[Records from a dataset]
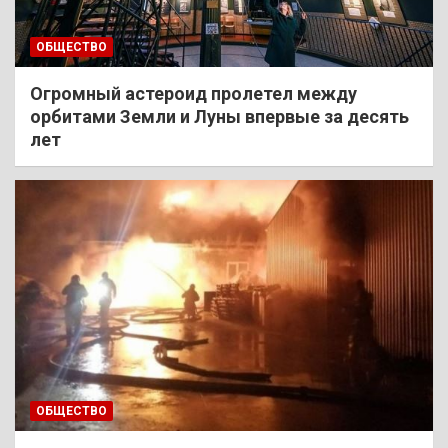
ОБЩЕСТВО
Огромный астероид пролетел между
орбитами Земли и Луны впервые за десять
лет
ОБЩЕСТВО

> _WORK REQUIRED_
Retype each line above exactly. Leave the images out.

> _WORKED SOLUTION_
ОБЩЕСТВО
Огромный астероид пролетел между
орбитами Земли и Луны впервые за десять
лет
ОБЩЕСТВО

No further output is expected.